From Asia, Vattmann sent updates to the White House and the U.S. bishops, and even went to Rome about the situation in the Philippines. Eventually he was dispatched to Puerto Rico, where the American governor complimented Vattmann for mingling “with the people, explaining to them in the most effectual way, the hope and objects of the American government, inspiring among them greater confidence in the Americans and suggesting a method of finally determining any questions that exist between the Church and the government.”
The priest retired as chaplain, with the rank of major, in 1904. President Roosevelt, over the objections of future president William Taft, decided to appoint him to a government superintendency of Filipino students who had received scholarships to study in the United States.

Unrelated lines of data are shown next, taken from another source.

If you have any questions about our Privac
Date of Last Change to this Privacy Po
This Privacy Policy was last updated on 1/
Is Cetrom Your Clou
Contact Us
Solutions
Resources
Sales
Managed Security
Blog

After that work, Vattmann was involved in a program facilitating the settlement of Catholic immigrants in the United States. For that reason there is a town named after him in Texas. In his “retirement” Vattmann ministered in the Catholic parish in Wilmette, Illinois, and died there in 1919.
American Catholics are inclined to score low on indices of what we could call “Catholic identity.” That is why we need Catholic history. Think of the fictional character of an amnesiac who cannot remember who he is: not to know your past is not to know who you are.

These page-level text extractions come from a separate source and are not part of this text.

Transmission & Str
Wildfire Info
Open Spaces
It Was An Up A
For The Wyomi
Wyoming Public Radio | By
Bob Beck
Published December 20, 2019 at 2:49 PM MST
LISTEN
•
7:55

Our society, in a constant process of transforming itself (mostly for the worst) gives a nudging priority to “reinventing yourself.” It’s a crisis John Sutherland associated with living in Los Angeles in his book “Last Drink to LA”: “California is, at root, an immigrant culture where your past is so far away geographically as to be lost, dropped off and forgotten like fuel stages on a rocket.
The story of our forefathers and mothers in the faith is more than the parts of the space rocket jettisoned in our future trajectory. Books like Hanna’s biography of Father Vattmann, and the one he wrote about Bishop Bonaventure Broderick are useful antidotes to our penchant for ignoring or forgetting our past. May this slender biography stimulate more scholars studying our history, give more perspective to the laity, and inspire priests to a more heroic and energetic model of ministry. Thank you, Mr. Hanna.